Physical exam: The physical findings are nonspecific (not indicative of a particular disease). Bowel sounds may be hyperactive and there may be abdominal tenderness. Irritation of the perianal area or throat may be present due to repeated bouts of diarrhea and vomiting. The individual should be assessed for signs of dehydration, including dry mucous membranes, sunken eyes, decreased skin tension (turgor), lethargy, increased heart rate, and changes in blood pressure when individual changes position (orthostatic).
Tests: In infectious diarrhea, visual (gross) examination of the stool is the single most important test. If it contains blood or mucus, microscopic examination should be done to look for ova (eggs) and parasites. Since a single stool may not reveal parasites even when they are present, three fresh, separate stools should be tested if blood or mucus is found. When symptoms persist beyond three to four days, when there is fever or bloody diarrhea, or if the individual's immune system is deficient (immunocompromised), a culture should be done on the stool to isolate the infective organism.
How is infectious gastroenteritis treated?

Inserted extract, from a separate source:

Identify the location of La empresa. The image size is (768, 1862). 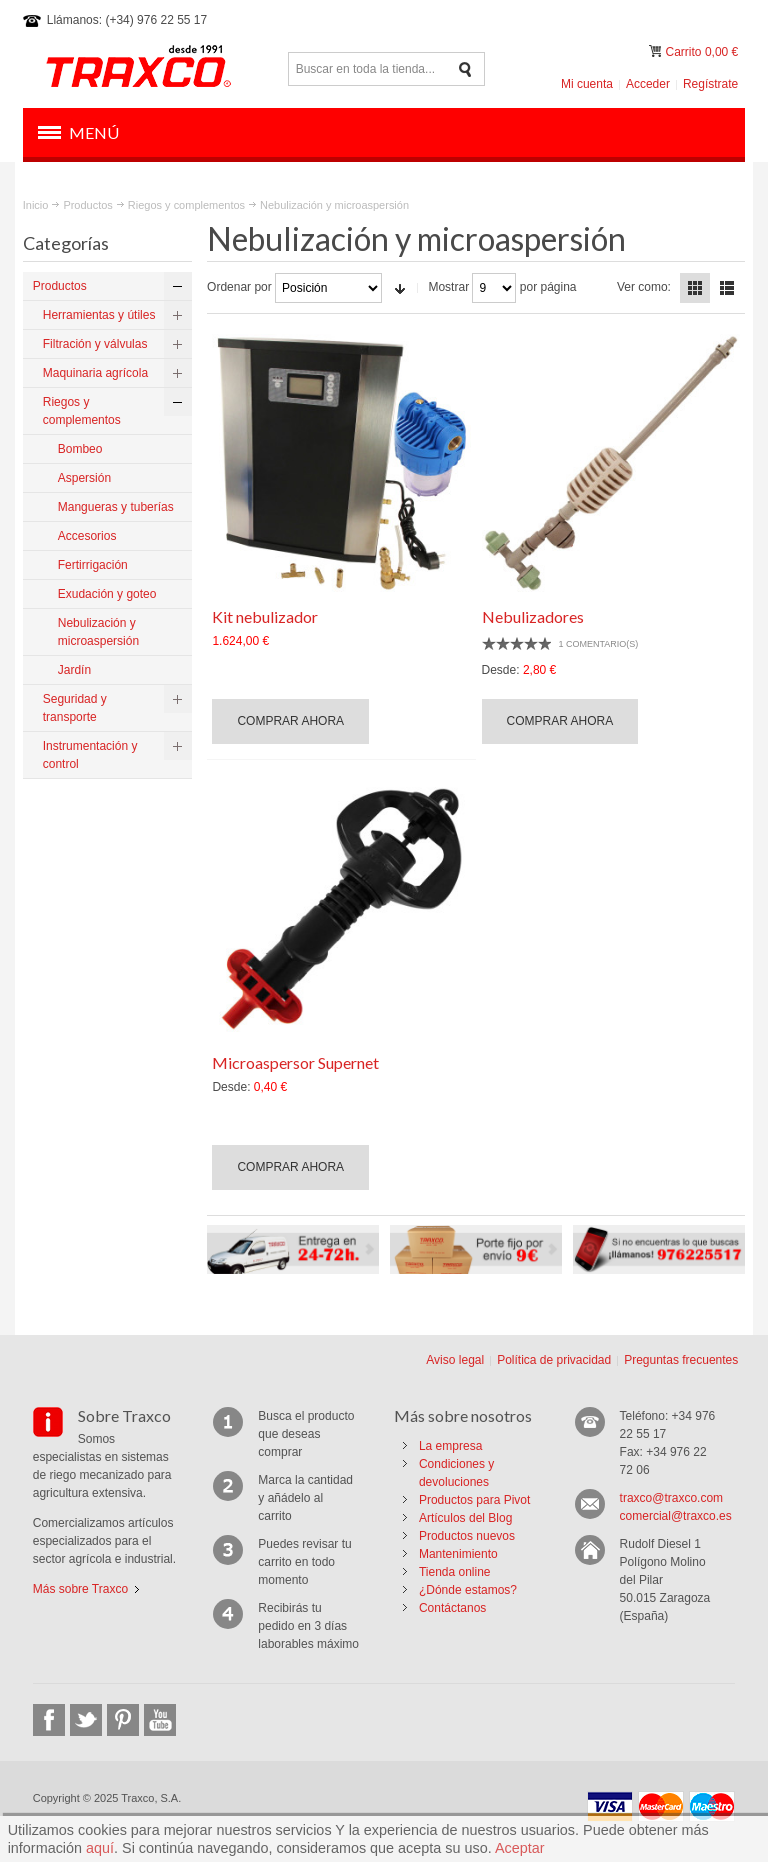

Treatment of gastroenteritis depends upon the cause of the illness. Viral gastroenteritis is self-limited and is treated by resting the stomach and intestines, allowing the diarrhea to run its course. Enough fluids should be taken in to prevent dehydration, but solid food should not be eaten until symptoms subside. Antibiotics may be indicated for bacterial infections. Parasitic infections are more difficult to treat, although a number of effective anti-parasitic drugs are available. Anti-diarrheals may also be necessary.
Severe or prolonged vomiting and diarrhea are treated by replenishing fluids and electrolytes (vital body salts). In extreme cases, fluids may be given intravenously. When symptoms are severe or persist for longer than 72 hours, medical assistance is required.
What might complicate it?
Severe or prolonged diarrhea and vomiting may result in the loss of essential body fluids and nutrients causing dehydration, shock, and collapse. Incorrect diagnosis of the cause of gastroenteritis often results in ineffective therapy. When bacterial or parasitic infections are inadequately treated, the infection may spread to other areas of the body, especially the liver.

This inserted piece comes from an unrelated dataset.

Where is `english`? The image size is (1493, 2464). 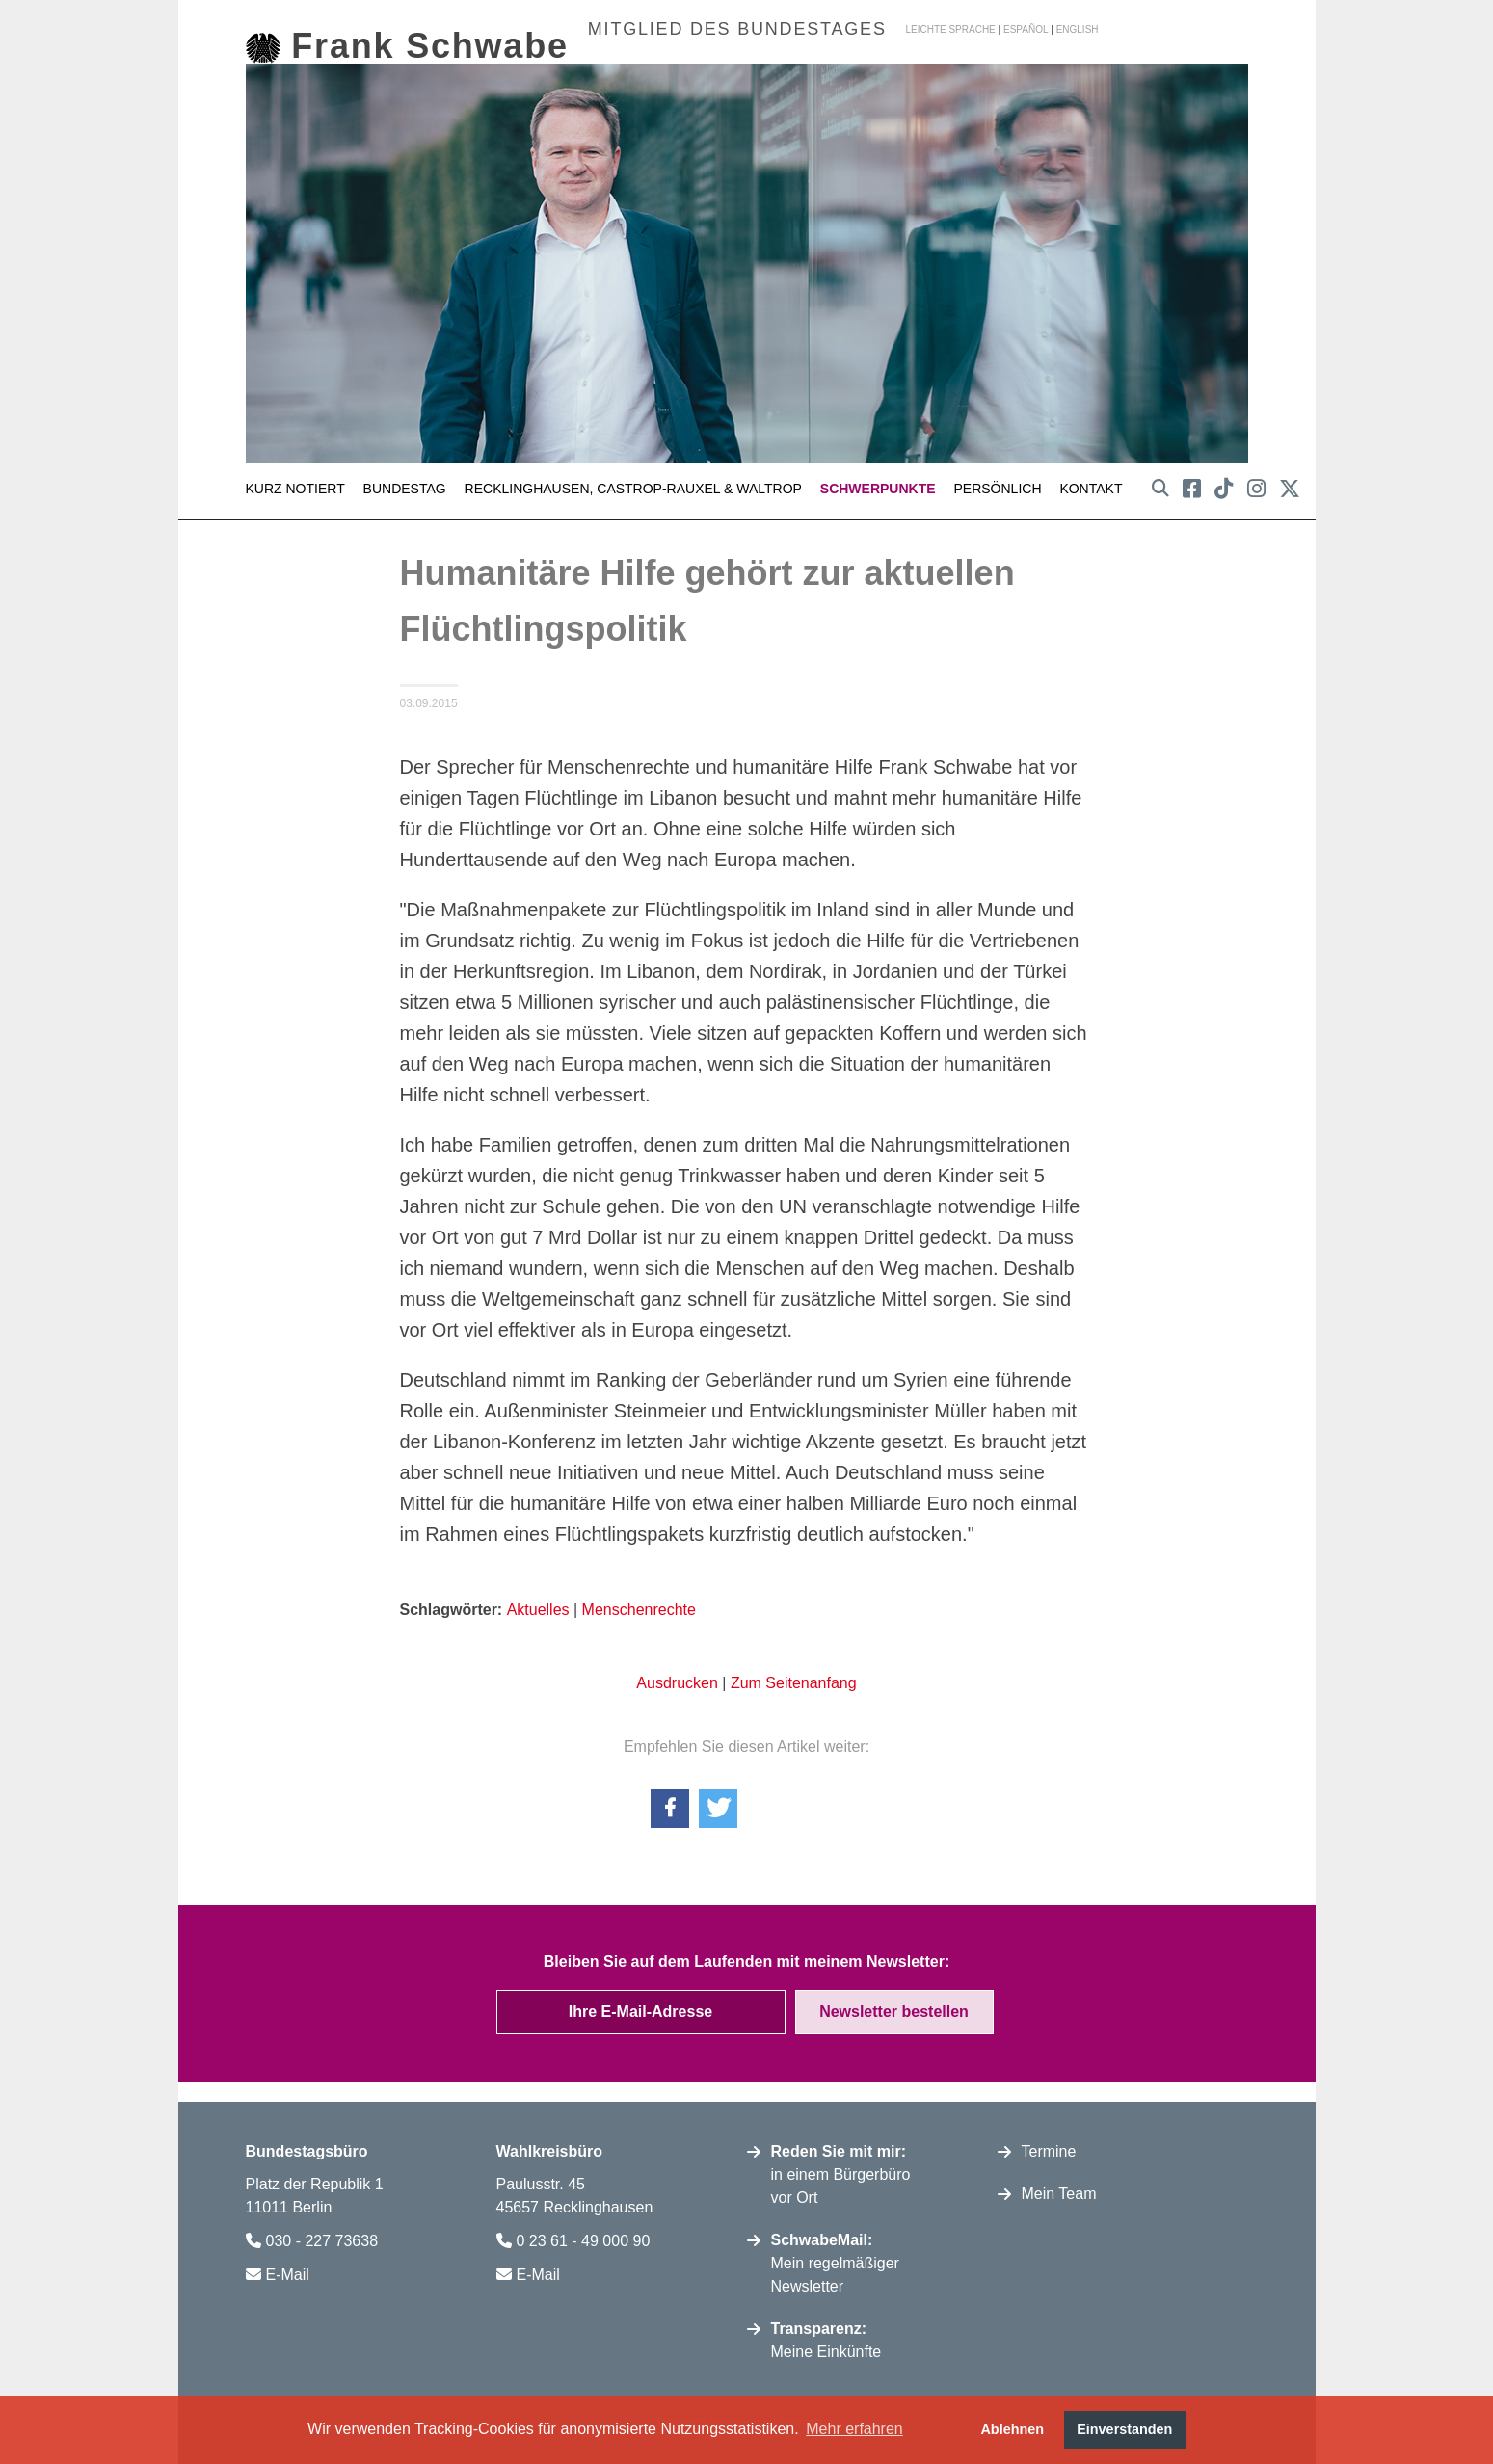 english is located at coordinates (1077, 29).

Prolonged infections lower the body's immunity (defense system) and may result in the establishment of secondary or opportunistic infections. Factors that can lower immunity include infection with other organisms such as human immunodeficiency virus (HIV), treatment with steroidal drugs, underlying conditions such as lymphoma, leukemia, generalized cancer (malignancy), and even fatigue. The presence of multiple infections in the body often makes definitive diagnosis of infectious gastroenteritis difficult. Simultaneous treatment for multiple infections can reduce the effectiveness of therapy on either or both infections.

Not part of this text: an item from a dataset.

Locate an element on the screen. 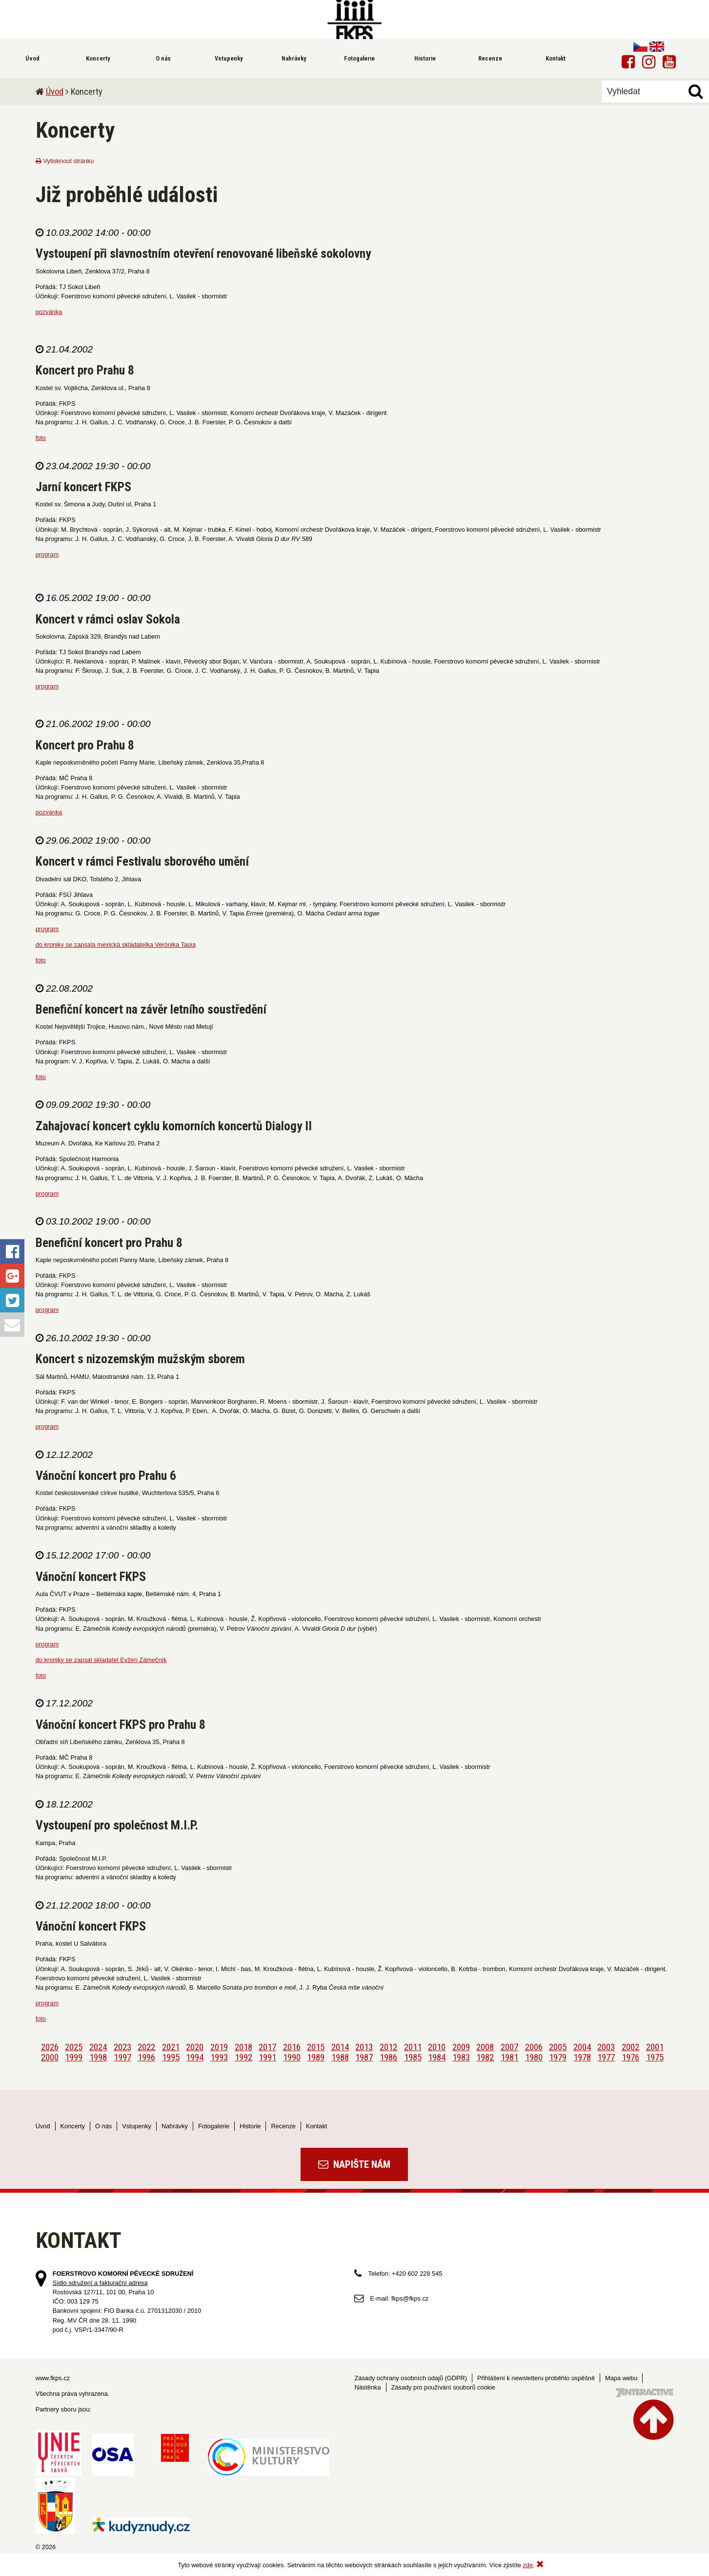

The prognosis for most cases of gastroenteritis is very good. The symptoms of acute gastroenteritis usually subside within 48-72 hours without medical treatment. The prognosis for more severe or prolonged cases is dependent upon the cause and effectiveness of treatment. In cases involving extensive intestinal infection, unusual reactions to medicines, or ineffective therapy, the prognosis can be poor. Extreme loss of body fluid and electrolytes, without replacement, can lead to hypovolemic shock, coma or death.
A diagnosis of gastroenteritis is straightforward although pinpointing the cause may not be. When an infectious agent cannot be isolated from stools, the cause may be infectious, non-infectious or the manifestation of an infection outside of the gastrointestinal tract.
Gastroenterologist, internist and infectious disease specialist.